音楽好きの者には読み飽きない本である。今から100年前、1920~30年代の日本の音楽文化について、当時活躍した人物や団体、流行した歌などを取り上げつつ多面的に考察を加えたもの。大正の後半から昭和初期にかけてのこの時代は、我が国の音楽文化の流れを考える上で重要な変革の時期だと編著者は述べている。
日本の洋楽受容は明治期から本格化する。大正期に入ると「洋楽摂取の段階を脱し、西洋音楽を自分たちの表現方法の一つとして積極的に転用・応用・活用するようになる」。音楽教育の面でも日本人が作曲した唱歌が歌われるようになり、西洋クラシック音楽、交響楽団の結成、オペラの上演など新しい音楽文化が勢いを増し、一方で邦楽と洋楽の融合も進んでいく。レコードや映画の普及も音楽状況の多様化を促す原動力となった。

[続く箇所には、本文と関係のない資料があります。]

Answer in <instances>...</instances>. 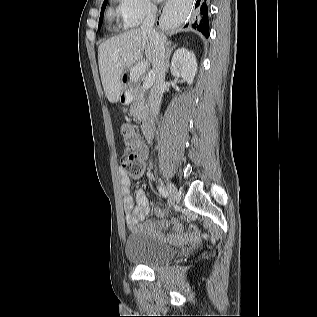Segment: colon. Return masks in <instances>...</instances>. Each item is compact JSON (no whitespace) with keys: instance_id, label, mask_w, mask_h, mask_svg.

全体は6章と七つのコラムで構成され、執筆者は12人に上る。宝塚音楽歌劇学校の創設や港町神戸で育った音楽表現の可能性、子どものための賛美歌の誕生、近代化する仏教教団と宗歌、「城ヶ島の雨」の普及プロセスについての分析、キリシタンの布教に始まる西洋音楽との出会いと感動についての考察など、角度を変えた視点から我が国近代の音楽受容の諸相を捉えている。
定価3080円、春秋社(電話03・3255・9611)刊。